Materials provided

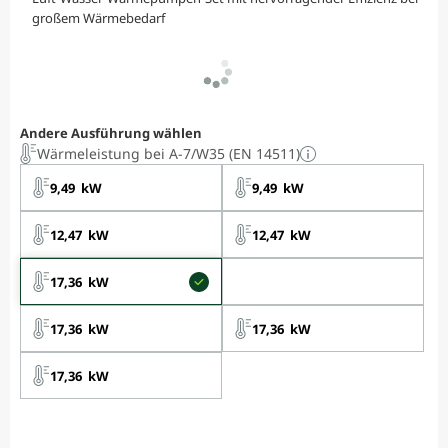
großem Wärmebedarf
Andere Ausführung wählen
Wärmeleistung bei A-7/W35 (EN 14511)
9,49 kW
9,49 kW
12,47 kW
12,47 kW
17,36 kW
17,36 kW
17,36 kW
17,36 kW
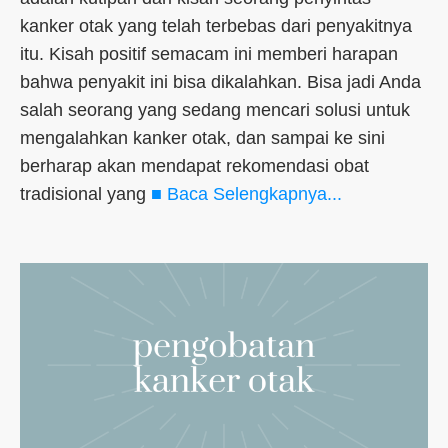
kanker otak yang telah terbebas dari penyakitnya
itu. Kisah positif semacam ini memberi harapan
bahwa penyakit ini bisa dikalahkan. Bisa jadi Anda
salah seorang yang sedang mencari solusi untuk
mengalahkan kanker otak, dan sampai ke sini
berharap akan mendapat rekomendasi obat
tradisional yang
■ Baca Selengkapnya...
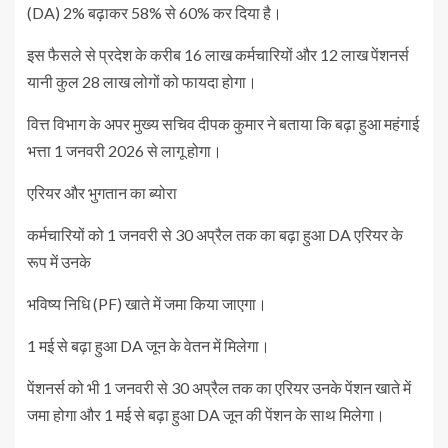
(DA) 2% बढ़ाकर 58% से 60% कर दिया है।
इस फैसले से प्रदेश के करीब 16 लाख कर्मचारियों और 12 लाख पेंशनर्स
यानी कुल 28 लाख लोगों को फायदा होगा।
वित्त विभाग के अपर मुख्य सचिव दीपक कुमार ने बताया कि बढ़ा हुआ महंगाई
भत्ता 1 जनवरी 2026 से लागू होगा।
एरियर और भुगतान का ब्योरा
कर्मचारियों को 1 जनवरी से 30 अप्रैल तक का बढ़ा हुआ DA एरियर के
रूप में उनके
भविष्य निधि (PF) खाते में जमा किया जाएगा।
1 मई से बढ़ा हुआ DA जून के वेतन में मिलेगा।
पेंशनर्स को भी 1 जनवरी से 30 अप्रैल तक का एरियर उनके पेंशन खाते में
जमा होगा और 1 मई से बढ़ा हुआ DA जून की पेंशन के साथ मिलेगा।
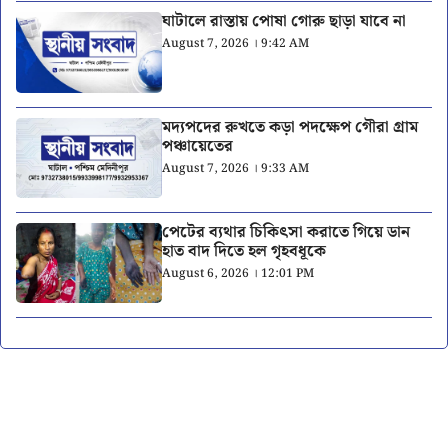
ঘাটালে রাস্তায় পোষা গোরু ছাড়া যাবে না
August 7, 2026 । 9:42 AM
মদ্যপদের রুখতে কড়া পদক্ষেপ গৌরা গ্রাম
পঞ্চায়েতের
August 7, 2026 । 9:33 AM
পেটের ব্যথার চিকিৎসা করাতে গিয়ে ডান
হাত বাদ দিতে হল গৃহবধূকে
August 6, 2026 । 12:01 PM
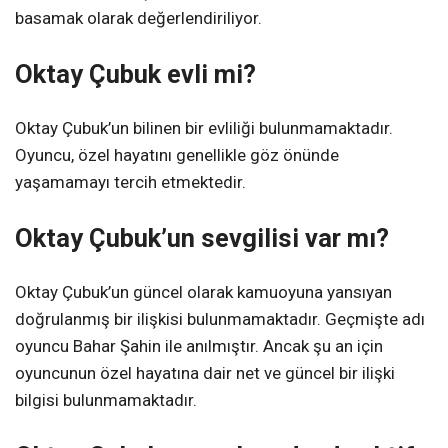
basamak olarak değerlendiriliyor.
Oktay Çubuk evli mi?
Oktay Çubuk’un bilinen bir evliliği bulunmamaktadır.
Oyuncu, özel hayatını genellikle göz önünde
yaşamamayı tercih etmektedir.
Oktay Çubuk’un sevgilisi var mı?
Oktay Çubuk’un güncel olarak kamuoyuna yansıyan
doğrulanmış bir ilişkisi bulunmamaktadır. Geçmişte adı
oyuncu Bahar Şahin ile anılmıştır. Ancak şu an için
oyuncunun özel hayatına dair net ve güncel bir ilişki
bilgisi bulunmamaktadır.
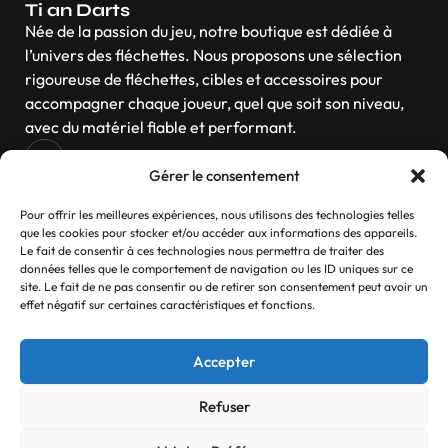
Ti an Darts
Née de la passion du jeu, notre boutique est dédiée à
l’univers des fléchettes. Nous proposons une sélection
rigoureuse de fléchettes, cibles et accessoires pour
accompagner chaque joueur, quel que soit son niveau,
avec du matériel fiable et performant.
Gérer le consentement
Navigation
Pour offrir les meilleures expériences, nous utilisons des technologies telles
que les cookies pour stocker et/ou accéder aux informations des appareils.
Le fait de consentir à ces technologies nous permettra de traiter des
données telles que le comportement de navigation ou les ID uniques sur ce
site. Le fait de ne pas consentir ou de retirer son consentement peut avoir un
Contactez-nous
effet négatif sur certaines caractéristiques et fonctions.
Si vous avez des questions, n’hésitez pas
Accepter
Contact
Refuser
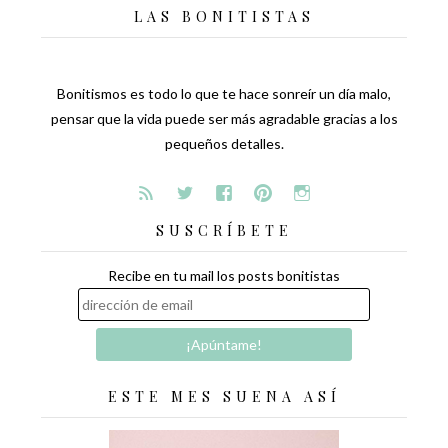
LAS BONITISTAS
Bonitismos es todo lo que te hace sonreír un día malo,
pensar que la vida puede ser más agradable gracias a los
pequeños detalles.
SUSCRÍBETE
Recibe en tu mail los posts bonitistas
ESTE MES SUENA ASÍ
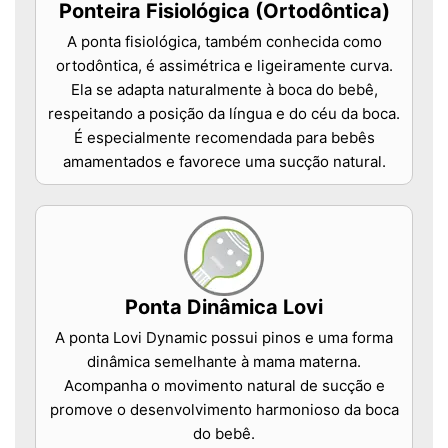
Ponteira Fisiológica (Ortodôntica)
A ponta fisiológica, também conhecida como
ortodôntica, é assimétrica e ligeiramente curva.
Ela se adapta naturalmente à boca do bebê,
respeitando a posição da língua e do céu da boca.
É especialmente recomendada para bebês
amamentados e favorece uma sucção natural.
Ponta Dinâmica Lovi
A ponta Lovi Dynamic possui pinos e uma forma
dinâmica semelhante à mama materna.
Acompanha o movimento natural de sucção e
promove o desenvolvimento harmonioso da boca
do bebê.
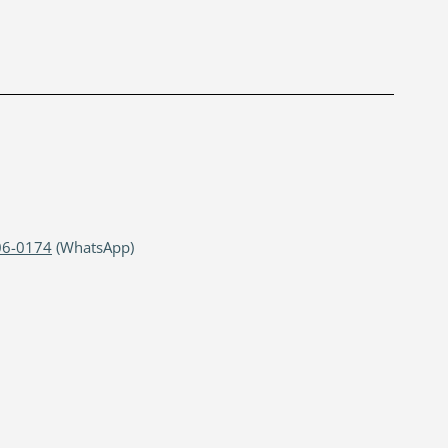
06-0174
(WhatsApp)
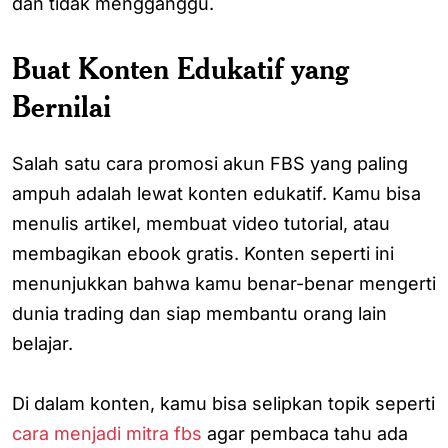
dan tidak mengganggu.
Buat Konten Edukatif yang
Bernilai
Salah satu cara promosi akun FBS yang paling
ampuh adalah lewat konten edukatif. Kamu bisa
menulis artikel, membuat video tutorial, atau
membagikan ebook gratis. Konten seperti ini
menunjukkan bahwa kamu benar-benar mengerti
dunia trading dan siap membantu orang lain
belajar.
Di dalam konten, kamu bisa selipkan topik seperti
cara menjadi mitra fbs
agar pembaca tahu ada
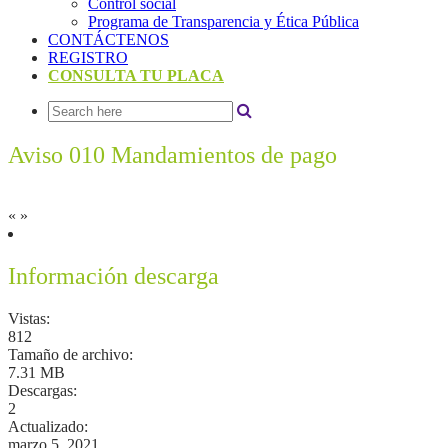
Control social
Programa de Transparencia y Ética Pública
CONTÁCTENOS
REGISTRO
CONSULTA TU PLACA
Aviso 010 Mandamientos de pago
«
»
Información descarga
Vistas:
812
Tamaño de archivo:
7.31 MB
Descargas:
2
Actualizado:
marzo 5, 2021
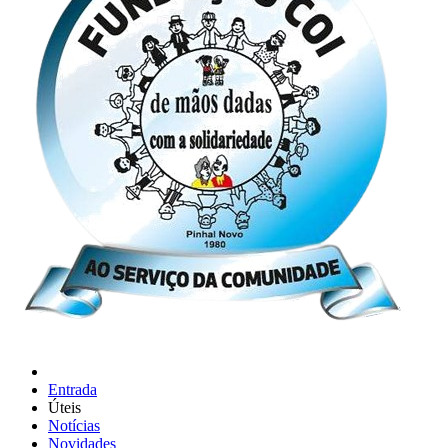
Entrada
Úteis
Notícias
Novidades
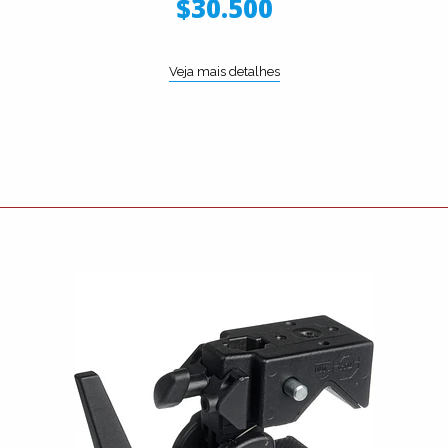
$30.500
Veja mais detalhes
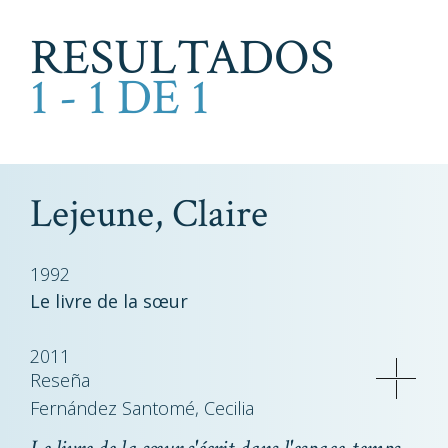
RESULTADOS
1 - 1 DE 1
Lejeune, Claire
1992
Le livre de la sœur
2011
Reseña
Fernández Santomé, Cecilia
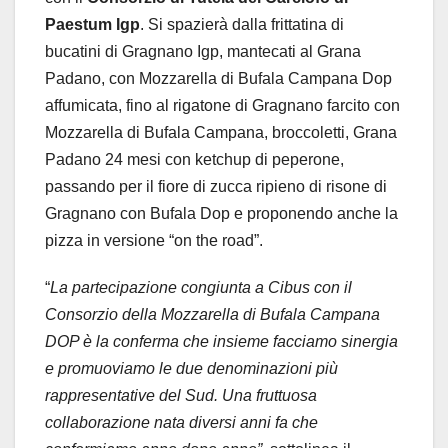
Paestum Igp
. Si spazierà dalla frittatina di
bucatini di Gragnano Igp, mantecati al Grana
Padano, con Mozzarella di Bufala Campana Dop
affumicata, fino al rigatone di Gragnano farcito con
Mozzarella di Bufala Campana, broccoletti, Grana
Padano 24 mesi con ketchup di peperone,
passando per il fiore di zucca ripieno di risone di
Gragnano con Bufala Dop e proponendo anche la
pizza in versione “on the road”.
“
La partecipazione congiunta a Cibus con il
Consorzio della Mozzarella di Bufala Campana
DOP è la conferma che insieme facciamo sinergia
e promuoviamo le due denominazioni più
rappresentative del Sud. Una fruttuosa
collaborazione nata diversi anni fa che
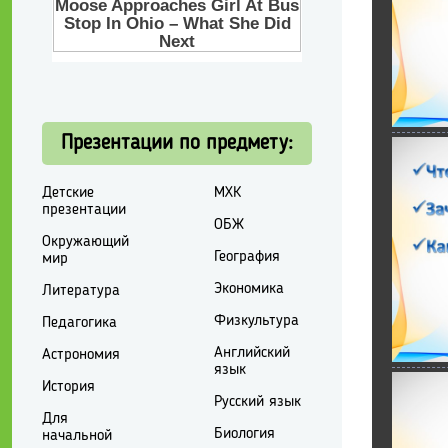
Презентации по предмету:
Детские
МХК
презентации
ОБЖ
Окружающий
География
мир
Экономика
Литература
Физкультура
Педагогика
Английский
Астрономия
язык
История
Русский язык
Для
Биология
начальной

Exercise goal
The reply should hold the lines from the top of the records through the line containing "rigoureuse de fléchettes, cibles", reproduced exactly, and no pictures.

Solution to the exercise
großem Wärmebedarf
Andere Ausführung wählen
Wärmeleistung bei A-7/W35 (EN 14511)
9,49 kW
9,49 kW
12,47 kW
12,47 kW
17,36 kW
17,36 kW
17,36 kW
17,36 kW
kanker otak yang telah terbebas dari penyakitnya
itu. Kisah positif semacam ini memberi harapan
bahwa penyakit ini bisa dikalahkan. Bisa jadi Anda
salah seorang yang sedang mencari solusi untuk
mengalahkan kanker otak, dan sampai ke sini
berharap akan mendapat rekomendasi obat
tradisional yang
■ Baca Selengkapnya...
(DA) 2% बढ़ाकर 58% से 60% कर दिया है।
इस फैसले से प्रदेश के करीब 16 लाख कर्मचारियों और 12 लाख पेंशनर्स
यानी कुल 28 लाख लोगों को फायदा होगा।
वित्त विभाग के अपर मुख्य सचिव दीपक कुमार ने बताया कि बढ़ा हुआ महंगाई
भत्ता 1 जनवरी 2026 से लागू होगा।
एरियर और भुगतान का ब्योरा
कर्मचारियों को 1 जनवरी से 30 अप्रैल तक का बढ़ा हुआ DA एरियर के
रूप में उनके
भविष्य निधि (PF) खाते में जमा किया जाएगा।
1 मई से बढ़ा हुआ DA जून के वेतन में मिलेगा।
पेंशनर्स को भी 1 जनवरी से 30 अप्रैल तक का एरियर उनके पेंशन खाते में
जमा होगा और 1 मई से बढ़ा हुआ DA जून की पेंशन के साथ मिलेगा।
ঘাটালে রাস্তায় পোষা গোরু ছাড়া যাবে না
August 7, 2026 । 9:42 AM
মদ্যপদের রুখতে কড়া পদক্ষেপ গৌরা গ্রাম
পঞ্চায়েতের
August 7, 2026 । 9:33 AM
পেটের ব্যথার চিকিৎসা করাতে গিয়ে ডান
হাত বাদ দিতে হল গৃহবধূকে
August 6, 2026 । 12:01 PM
basamak olarak değerlendiriliyor.
Oktay Çubuk evli mi?
Oktay Çubuk’un bilinen bir evliliği bulunmamaktadır.
Oyuncu, özel hayatını genellikle göz önünde
yaşamamayı tercih etmektedir.
Oktay Çubuk’un sevgilisi var mı?
Oktay Çubuk’un güncel olarak kamuoyuna yansıyan
doğrulanmış bir ilişkisi bulunmamaktadır. Geçmişte adı
oyuncu Bahar Şahin ile anılmıştır. Ancak şu an için
oyuncunun özel hayatına dair net ve güncel bir ilişki
bilgisi bulunmamaktadır.
Ti an Darts
Née de la passion du jeu, notre boutique est dédiée à
l’univers des fléchettes. Nous proposons une sélection
rigoureuse de fléchettes, cibles et accessoires pour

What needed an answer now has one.